**ACTIVITY:**
After locating the line that contains "Quick mobilization of" in the data below, set down exactly that line and each one after it through the line that contains "License Press, and any publisher with", and nothing more.

**ENTRIES PROVIDED:**
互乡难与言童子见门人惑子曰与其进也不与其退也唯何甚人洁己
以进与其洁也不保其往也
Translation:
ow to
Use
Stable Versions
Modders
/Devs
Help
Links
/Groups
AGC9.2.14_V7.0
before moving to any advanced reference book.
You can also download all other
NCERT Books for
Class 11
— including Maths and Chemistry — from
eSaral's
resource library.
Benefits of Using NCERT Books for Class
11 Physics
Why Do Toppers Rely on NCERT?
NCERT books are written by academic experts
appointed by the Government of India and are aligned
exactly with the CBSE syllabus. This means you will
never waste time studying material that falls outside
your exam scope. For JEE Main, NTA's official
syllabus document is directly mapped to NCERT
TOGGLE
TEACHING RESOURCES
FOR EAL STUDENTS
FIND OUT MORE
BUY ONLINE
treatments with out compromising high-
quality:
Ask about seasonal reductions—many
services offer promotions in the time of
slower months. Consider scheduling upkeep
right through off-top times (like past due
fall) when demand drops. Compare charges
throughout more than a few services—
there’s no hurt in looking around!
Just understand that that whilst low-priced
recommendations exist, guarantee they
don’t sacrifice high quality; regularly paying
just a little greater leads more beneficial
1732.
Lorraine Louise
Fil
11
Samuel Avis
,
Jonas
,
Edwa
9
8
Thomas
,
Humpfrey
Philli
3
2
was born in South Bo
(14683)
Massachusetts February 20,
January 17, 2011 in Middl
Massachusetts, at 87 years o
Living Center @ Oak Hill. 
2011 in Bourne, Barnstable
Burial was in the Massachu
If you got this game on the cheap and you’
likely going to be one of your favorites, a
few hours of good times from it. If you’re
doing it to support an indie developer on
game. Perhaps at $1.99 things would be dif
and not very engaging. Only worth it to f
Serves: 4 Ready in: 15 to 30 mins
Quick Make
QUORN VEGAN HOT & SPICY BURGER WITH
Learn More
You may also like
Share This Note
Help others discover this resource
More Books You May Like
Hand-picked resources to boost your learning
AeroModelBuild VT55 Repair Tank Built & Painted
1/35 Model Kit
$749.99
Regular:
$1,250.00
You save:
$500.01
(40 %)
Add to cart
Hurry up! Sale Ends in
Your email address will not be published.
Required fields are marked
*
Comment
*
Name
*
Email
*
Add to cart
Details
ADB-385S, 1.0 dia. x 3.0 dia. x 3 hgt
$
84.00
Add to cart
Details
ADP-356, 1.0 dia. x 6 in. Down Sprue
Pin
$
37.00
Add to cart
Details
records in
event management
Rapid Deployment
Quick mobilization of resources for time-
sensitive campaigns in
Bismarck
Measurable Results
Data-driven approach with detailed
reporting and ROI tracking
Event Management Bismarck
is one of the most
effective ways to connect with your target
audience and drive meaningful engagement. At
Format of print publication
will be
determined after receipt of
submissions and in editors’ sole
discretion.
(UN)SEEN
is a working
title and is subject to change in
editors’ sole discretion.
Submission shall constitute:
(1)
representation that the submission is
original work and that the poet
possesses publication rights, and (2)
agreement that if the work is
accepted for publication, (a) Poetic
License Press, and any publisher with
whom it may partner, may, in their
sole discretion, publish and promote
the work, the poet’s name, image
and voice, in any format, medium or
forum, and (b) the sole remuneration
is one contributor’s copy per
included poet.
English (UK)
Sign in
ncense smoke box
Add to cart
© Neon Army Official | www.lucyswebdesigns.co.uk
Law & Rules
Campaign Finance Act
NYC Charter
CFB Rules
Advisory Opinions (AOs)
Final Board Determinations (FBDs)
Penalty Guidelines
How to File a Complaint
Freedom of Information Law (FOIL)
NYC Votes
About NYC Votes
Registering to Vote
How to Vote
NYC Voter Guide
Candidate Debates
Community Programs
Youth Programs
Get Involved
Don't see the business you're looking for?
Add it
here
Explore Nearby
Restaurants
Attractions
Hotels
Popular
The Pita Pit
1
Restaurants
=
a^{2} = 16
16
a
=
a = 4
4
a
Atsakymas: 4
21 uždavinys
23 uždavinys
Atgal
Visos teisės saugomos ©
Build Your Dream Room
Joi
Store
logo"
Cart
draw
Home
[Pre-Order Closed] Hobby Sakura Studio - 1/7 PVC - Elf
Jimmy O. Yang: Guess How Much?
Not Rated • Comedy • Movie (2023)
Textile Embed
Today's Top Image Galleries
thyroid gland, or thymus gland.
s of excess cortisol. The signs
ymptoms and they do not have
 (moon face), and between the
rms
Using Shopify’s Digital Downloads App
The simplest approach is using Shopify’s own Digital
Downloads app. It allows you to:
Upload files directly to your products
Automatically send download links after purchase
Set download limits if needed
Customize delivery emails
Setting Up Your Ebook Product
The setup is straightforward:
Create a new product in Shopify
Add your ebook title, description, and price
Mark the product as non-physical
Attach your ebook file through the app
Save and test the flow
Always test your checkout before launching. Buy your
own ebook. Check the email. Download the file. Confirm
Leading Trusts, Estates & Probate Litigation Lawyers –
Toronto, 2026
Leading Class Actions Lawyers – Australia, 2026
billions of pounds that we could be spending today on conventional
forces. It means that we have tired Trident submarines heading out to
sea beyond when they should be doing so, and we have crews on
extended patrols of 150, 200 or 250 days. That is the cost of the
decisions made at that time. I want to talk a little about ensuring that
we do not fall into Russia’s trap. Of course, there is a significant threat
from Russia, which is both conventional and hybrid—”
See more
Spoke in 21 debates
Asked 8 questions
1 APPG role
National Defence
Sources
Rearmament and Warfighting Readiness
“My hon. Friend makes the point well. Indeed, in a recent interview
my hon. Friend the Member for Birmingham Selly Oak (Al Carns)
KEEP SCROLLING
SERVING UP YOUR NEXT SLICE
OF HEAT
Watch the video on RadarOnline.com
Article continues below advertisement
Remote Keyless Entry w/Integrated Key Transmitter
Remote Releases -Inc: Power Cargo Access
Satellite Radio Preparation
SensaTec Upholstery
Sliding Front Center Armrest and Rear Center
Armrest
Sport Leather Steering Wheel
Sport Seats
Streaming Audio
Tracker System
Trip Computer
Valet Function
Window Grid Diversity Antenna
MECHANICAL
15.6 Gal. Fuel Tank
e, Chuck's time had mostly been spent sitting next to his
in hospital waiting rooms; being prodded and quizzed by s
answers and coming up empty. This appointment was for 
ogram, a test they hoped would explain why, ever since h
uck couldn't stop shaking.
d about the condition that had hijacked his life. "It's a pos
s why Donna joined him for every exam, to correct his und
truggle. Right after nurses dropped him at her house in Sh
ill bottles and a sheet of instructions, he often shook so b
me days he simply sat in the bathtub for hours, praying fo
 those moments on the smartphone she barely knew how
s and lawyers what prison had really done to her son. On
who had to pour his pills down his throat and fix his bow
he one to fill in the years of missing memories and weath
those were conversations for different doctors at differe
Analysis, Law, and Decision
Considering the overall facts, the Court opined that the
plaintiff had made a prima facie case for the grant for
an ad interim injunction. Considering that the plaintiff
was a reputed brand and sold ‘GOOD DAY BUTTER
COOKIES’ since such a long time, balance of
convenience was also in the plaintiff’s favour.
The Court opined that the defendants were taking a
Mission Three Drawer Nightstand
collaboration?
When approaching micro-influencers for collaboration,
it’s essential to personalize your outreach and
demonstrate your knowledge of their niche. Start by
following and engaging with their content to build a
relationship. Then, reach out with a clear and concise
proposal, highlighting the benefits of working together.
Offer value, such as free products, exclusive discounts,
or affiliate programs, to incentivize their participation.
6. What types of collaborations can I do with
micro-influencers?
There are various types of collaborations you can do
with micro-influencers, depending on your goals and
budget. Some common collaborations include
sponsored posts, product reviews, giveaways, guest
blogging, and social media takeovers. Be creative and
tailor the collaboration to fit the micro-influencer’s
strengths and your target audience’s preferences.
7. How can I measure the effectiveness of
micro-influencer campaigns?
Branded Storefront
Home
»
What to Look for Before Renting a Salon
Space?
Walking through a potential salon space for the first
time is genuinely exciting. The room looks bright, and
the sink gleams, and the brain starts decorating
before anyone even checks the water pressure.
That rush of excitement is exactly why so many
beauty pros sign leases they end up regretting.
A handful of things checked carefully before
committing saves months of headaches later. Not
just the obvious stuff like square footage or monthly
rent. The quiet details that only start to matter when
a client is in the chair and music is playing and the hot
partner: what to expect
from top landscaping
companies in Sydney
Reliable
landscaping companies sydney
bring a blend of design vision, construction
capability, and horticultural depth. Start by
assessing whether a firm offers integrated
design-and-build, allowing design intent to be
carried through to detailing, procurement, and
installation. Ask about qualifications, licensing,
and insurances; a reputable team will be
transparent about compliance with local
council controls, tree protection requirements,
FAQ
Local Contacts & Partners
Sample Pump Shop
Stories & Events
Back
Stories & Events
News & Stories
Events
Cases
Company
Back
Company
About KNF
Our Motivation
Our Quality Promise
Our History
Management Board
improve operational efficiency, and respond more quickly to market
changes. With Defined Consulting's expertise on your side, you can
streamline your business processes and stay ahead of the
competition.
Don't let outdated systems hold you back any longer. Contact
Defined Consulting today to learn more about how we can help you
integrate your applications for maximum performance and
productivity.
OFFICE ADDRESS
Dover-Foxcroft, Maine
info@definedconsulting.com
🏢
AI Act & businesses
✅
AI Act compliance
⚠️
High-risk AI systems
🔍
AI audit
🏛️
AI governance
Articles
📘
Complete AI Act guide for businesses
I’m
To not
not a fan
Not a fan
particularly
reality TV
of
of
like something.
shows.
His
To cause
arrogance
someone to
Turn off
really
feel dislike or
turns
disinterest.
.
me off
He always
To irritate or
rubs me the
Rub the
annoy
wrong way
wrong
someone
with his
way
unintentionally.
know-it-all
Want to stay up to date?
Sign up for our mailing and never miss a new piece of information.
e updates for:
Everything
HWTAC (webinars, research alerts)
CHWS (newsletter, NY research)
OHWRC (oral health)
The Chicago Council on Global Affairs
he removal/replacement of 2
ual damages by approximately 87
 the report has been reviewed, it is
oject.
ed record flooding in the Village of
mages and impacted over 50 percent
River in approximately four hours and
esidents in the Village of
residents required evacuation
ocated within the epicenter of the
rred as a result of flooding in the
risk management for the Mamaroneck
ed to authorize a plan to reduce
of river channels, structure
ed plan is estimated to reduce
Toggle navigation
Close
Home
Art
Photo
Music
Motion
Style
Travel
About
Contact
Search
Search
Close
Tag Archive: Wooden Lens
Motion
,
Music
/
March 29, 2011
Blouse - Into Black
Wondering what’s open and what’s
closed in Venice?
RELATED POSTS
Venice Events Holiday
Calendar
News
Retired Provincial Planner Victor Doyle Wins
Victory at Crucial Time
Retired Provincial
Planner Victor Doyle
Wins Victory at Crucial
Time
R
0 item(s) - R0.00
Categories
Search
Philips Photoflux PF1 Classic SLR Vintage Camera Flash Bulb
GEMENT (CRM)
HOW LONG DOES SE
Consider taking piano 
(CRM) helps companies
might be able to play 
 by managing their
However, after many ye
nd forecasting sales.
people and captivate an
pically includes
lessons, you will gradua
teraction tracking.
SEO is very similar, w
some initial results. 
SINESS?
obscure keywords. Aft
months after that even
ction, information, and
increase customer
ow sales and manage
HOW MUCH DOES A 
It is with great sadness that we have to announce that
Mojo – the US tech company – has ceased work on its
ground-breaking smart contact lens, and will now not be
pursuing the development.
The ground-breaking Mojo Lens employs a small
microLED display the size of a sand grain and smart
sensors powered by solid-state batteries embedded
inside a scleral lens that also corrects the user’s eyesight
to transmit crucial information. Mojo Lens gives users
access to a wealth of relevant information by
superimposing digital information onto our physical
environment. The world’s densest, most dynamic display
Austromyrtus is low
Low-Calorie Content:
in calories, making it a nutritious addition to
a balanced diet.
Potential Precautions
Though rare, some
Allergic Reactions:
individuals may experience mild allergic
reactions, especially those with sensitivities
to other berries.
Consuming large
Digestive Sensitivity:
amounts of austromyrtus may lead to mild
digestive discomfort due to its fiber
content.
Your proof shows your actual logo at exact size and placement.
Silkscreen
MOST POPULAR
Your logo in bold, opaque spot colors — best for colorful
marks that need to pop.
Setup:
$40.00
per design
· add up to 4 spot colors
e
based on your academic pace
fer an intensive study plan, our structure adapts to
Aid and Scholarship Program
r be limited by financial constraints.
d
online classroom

**EXERCISE OUTPUT:**
Quick mobilization of resources for time-
sensitive campaigns in
Bismarck
Measurable Results
Data-driven approach with detailed
reporting and ROI tracking
Event Management Bismarck
is one of the most
effective ways to connect with your target
audience and drive meaningful engagement. At
Format of print publication
will be
determined after receipt of
submissions and in editors’ sole
discretion.
(UN)SEEN
is a working
title and is subject to change in
editors’ sole discretion.
Submission shall constitute:
(1)
representation that the submission is
original work and that the poet
possesses publication rights, and (2)
agreement that if the work is
accepted for publication, (a) Poetic
License Press, and any publisher with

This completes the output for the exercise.